**WORK ORDER:** Once you find the line that contains "Гибкие столбики" in the entries below, give it again along with every following line, unchanged, through the final one.

(SUPPLIED INFORMATION)

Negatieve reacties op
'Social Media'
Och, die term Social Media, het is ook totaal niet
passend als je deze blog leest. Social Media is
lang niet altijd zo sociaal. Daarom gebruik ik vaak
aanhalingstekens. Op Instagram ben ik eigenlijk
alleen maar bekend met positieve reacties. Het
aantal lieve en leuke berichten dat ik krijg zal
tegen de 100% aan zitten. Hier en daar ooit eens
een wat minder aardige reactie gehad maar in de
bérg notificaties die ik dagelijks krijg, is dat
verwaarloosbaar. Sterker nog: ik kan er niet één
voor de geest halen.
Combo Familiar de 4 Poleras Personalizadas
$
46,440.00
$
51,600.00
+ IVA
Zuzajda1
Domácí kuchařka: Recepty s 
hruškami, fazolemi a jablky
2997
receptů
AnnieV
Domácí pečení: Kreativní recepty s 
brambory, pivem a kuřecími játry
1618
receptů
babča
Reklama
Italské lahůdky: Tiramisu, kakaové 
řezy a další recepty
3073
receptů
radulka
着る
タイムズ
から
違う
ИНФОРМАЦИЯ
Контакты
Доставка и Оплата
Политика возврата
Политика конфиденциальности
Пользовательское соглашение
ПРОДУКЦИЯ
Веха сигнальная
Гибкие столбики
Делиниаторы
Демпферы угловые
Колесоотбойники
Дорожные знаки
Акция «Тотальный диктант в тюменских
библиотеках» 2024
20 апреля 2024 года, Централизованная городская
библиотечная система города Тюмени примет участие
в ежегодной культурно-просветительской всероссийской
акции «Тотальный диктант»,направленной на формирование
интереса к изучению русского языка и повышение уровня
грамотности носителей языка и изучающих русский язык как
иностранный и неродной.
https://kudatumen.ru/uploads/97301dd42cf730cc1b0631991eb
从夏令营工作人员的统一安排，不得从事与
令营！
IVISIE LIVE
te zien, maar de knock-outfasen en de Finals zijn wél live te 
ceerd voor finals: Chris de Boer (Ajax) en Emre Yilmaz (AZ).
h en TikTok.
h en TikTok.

(End SUPPLIED INFORMATION)

**RESULT FOR THIS TASK:**
Гибкие столбики
Делиниаторы
Демпферы угловые
Колесоотбойники
Дорожные знаки
Акция «Тотальный диктант в тюменских
библиотеках» 2024
20 апреля 2024 года, Централизованная городская
библиотечная система города Тюмени примет участие
в ежегодной культурно-просветительской всероссийской
акции «Тотальный диктант»,направленной на формирование
интереса к изучению русского языка и повышение уровня
грамотности носителей языка и изучающих русский язык как
иностранный и неродной.
https://kudatumen.ru/uploads/97301dd42cf730cc1b0631991eb
从夏令营工作人员的统一安排，不得从事与
令营！
IVISIE LIVE
te zien, maar de knock-outfasen en de Finals zijn wél live te 
ceerd voor finals: Chris de Boer (Ajax) en Emre Yilmaz (AZ).
h en TikTok.
h en TikTok.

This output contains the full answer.